« Pour une médecine humaine », de Gérard Reach
La médecine est-elle malade ? Il est sûr, en tout cas, qu’un grand malaise l’habite, dont le diagnostic n’est pas souvent posé. Chacun évoque le manque de personnels, de crédits, de politique cohérente. On se préoccupe des délais d’attente pour un rendez-vous ou des frais pris en charge, de l’efficacité des traitements et de la sophistication des appareils. Tout ceci importe, évidemment. Mais quelque chose d’autre, de manière latente et profonde, constitue le malaise. De plus en plus, qu’ils soient généralistes ou spécialistes, les médecins traitent des pathologies, au lieu de soigner des personnes. Les analyses se perfectionnent, les images se précisent, les statistiques s’aiguisent, les molécules efficaces se multiplient… mais les patients ont l’impression de n’être ni écoutés ni entendus.

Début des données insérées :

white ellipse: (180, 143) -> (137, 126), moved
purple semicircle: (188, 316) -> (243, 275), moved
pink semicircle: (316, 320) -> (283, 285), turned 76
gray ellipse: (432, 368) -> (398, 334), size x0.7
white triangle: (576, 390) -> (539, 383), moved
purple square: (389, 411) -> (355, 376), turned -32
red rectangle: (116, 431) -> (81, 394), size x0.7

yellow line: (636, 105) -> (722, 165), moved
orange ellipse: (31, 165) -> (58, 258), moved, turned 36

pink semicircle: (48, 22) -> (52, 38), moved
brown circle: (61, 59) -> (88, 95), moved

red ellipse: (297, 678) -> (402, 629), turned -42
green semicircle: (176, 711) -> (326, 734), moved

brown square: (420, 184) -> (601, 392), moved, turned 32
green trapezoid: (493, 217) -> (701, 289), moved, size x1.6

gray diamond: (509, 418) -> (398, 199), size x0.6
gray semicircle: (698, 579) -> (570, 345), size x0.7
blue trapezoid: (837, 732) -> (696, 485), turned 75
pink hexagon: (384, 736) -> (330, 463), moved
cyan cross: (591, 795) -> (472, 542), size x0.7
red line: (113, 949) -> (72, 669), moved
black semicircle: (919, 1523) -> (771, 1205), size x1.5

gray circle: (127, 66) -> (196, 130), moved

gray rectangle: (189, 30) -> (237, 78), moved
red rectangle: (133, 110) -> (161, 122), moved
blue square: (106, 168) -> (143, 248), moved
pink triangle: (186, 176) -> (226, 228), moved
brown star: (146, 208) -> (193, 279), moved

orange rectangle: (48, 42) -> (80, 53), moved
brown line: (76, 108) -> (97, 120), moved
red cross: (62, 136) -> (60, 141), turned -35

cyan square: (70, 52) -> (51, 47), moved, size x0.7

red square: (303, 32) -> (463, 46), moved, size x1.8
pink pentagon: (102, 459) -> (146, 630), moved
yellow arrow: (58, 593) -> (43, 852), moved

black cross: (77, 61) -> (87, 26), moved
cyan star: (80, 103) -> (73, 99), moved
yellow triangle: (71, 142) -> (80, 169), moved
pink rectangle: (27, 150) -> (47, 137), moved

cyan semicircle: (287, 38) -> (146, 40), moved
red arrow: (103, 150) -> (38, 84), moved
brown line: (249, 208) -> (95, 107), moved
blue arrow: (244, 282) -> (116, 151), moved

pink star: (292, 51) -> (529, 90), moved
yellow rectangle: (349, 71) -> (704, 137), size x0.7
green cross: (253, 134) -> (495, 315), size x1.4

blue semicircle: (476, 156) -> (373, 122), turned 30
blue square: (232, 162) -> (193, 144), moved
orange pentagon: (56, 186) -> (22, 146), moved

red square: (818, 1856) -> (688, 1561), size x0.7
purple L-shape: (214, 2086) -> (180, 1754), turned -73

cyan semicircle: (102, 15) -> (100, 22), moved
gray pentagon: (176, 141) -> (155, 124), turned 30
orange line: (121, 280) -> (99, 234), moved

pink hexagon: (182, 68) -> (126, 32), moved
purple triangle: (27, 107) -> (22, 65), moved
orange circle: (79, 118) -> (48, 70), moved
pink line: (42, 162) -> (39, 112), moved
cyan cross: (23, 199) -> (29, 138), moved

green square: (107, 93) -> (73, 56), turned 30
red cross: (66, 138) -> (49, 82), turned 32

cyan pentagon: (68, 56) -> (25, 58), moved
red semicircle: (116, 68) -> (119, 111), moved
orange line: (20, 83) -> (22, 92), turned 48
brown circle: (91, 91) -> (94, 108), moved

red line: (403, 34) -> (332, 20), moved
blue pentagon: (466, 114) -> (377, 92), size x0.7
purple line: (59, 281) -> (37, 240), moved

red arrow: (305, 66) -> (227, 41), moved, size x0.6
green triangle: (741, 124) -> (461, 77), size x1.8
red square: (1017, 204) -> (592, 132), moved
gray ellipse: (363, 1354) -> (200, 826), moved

Or une consultation, et toute relation de soin, est d’abord une rencontre. Entre un professionnel, avec son savoir et ses compétences, et un malade avec son histoire, ses mots, sa singularité. Rencontre entre deux personnes, en fait – jamais uniquement entre une expertise scientifique et un cas clinique. Voilà ce que rappelle, avec une force rare, le professeur Gérard Reach dans un essai éminemment original et intéressant, Pour une médecine humaine. Diabétologue, professeur émérite à l’université Sorbonne-Paris-Nord, membre de l’Académie de médecine, il a déjà à son actif plusieurs essais, notamment Pourquoi se soigne-t-on ? (Le Bord de l’eau, 2005) et Une théorie du soin (Les Belles Lettres, 2010).
La médecine, d’abord une rencontre de personnes qui parlent et pensent
Avec ce nouveau livre, il rassemble les leçons de multiples cours et séminaires où il a aidé, au fil des années, les étudiants en médecine et les praticiens à lire attentivement les philosophes. La démarche peut surprendre. Elle n’en est pas moins remarquable de cohérence. Si la médecine est bien d’abord une rencontre de personnes qui parlent et pensent, s’est dit Gérard Reach, alors il convient de chercher à comprendre comment se définit une personne, en quoi consistent la pensée, la parole – et l’altérité, et l’interrelation humaine. Et ce sont bien les philosophes, avant tout, qui ont traité de ces questions.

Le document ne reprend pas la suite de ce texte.